The Corner

National Security & Defense

Why Is David Petraeus Standing Athwart Brexit?

Received opinion has presented General Petraeus as a soldier of superior intelligence, capable of thinking for himself. The Daily Telegraph has just published an article by him against Brexit, the shorthand term for the proposed exit of Britain from the European Union. It is a masterpiece of misrepresentation, wish fulfillment, ignorance, special pleading, and all-in boilerplate prose, too.

Brexit, the general writes, “would deal a significant blow to the EU’s strength and resilience at exactly the moment when the West is under attack.” He repeats in another sentence that the EU is “one of the most important institutions that undergirds Western strength.” This is merely emotive. What strength? What resilience? Having chosen long since to prefer welfare to defense, the EU is a guarantee of collective feebleness. What undergirding when there isn’t an army or a navy or a common language or any wish to fight, never mind die, at the behest of unknowns giving orders in Brussels?

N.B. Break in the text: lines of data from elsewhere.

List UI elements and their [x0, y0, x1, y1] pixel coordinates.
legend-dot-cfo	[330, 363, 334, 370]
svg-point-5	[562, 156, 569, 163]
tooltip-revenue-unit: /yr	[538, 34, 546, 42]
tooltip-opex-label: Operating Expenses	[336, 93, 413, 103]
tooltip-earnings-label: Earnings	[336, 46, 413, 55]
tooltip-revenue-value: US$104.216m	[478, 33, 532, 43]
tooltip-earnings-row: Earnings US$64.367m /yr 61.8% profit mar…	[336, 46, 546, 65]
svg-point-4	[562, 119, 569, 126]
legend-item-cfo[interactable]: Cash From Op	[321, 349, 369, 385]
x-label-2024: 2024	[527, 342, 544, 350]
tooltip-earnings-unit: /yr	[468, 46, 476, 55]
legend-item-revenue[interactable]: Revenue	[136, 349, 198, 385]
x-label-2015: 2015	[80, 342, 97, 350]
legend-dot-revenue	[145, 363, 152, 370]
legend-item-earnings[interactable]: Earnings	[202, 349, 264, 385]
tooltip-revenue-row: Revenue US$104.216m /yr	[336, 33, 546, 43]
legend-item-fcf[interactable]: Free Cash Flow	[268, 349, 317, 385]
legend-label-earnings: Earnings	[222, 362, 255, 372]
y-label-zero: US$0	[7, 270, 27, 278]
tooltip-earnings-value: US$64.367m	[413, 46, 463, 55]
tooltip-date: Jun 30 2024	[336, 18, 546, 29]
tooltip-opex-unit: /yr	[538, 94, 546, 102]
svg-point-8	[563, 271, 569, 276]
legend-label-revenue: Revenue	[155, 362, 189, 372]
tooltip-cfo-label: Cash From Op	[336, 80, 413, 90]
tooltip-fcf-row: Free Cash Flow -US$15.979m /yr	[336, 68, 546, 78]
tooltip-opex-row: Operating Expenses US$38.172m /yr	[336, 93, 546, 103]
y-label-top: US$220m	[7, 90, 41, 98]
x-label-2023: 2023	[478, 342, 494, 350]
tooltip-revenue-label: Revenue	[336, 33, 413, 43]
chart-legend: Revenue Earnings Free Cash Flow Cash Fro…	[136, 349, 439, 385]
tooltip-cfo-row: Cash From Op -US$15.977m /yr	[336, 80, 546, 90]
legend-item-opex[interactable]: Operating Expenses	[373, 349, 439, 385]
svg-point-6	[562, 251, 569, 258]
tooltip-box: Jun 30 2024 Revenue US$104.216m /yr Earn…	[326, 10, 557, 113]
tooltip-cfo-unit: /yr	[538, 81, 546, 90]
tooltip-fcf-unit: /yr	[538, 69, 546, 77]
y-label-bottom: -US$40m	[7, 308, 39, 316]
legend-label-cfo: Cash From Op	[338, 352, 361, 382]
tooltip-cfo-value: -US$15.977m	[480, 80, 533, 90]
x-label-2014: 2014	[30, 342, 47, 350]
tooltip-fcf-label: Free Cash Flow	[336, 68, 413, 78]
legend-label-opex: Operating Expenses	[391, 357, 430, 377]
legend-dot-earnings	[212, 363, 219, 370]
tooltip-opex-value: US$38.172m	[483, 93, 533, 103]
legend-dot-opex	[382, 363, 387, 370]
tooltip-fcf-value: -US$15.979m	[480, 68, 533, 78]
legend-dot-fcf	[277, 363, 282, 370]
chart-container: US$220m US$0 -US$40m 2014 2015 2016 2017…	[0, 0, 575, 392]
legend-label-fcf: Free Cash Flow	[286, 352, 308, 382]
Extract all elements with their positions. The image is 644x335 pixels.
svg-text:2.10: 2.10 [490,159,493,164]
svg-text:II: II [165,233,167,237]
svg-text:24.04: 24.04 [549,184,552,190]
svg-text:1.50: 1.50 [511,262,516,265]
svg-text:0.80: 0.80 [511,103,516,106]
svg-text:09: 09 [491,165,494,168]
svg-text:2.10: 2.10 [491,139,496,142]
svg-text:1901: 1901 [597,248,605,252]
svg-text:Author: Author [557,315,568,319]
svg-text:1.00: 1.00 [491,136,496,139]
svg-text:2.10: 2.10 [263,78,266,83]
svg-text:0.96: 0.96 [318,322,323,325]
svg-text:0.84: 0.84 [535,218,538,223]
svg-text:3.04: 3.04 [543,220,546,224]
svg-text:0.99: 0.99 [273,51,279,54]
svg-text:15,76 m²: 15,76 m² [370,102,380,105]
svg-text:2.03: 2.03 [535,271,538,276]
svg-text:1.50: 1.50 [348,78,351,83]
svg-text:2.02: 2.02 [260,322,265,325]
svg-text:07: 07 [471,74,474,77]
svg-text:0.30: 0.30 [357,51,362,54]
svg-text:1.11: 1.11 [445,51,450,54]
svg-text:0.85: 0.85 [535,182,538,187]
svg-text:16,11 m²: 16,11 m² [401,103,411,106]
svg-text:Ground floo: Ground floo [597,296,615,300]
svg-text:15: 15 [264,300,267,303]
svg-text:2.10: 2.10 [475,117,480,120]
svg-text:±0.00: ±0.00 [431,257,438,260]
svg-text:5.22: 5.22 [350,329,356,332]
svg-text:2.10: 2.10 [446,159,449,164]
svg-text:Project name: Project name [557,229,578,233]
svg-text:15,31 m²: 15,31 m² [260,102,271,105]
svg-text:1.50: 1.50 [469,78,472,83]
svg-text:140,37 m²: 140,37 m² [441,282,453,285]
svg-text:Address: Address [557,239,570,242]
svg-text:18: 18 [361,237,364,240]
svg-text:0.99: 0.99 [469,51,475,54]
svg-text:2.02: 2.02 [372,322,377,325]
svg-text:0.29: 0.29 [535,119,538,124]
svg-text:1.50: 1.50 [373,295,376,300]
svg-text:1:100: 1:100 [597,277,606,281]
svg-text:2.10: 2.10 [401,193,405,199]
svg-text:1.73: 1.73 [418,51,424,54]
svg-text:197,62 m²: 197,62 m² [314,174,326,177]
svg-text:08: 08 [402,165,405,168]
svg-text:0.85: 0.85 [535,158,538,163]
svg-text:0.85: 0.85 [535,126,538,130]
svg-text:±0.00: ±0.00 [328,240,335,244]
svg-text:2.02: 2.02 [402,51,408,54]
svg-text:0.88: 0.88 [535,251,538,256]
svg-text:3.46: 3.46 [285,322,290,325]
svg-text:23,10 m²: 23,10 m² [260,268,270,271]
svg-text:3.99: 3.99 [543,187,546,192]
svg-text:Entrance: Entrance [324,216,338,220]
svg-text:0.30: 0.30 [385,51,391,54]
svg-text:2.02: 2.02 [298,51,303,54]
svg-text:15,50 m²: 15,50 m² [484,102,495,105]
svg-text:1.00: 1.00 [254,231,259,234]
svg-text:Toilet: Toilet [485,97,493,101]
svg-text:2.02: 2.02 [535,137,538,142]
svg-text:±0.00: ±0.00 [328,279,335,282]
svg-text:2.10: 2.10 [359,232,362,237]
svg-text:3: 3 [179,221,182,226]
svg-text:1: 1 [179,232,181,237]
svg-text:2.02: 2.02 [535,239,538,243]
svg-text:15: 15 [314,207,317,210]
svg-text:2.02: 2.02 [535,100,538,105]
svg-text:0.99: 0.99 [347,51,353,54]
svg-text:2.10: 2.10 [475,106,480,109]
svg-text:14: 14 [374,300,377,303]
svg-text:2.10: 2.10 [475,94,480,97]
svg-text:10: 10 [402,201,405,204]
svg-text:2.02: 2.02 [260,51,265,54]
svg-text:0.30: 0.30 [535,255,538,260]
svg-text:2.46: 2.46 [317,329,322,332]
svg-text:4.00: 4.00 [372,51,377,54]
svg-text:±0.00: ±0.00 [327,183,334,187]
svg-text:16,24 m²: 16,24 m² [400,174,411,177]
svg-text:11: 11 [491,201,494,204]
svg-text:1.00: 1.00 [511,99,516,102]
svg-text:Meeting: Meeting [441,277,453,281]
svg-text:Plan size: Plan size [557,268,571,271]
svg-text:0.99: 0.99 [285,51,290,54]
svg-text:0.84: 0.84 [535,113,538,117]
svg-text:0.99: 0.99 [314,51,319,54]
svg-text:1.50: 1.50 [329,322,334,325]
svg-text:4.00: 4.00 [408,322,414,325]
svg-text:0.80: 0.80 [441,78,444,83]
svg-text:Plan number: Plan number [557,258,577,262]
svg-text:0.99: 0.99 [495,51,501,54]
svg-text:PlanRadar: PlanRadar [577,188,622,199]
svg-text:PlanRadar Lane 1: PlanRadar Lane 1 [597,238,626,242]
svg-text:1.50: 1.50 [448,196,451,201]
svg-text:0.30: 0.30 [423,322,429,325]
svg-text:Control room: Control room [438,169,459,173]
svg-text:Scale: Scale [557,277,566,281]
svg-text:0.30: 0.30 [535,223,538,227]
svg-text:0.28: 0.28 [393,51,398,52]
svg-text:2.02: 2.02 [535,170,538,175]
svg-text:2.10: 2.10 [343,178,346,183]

British influence, this article further says, deepens “military, intelligence and diplomatic cooperation.” As things stand, cooperation in these spheres is indistinguishable from bureaucratic incompetence — just look how the French, Belgians, and Dutch have messed up in the face of recent terror — and British influence is diminishing to the point of invisibility. British anti-terrorism is effective, and to suppose that Brexit would put a stop to sharing intelligence is to sneer at other anti-terrorist forces.

European countries operate well at the level of governments but hopelessly badly at the supranational level of the EU. Moreover, the EU’s sole applicable ideology is anti-Americanism, and Petraeus is obliviously helping to raise a would-be great-power rival to his own country. Successive presidents down to Barack Obama, as well as the good and the great in Washington, are on record promoting the EU, but how come a general of supposedly superior intelligence is of their number?

David Pryce-Jones is a British author and commentator and a senior editor of National Review.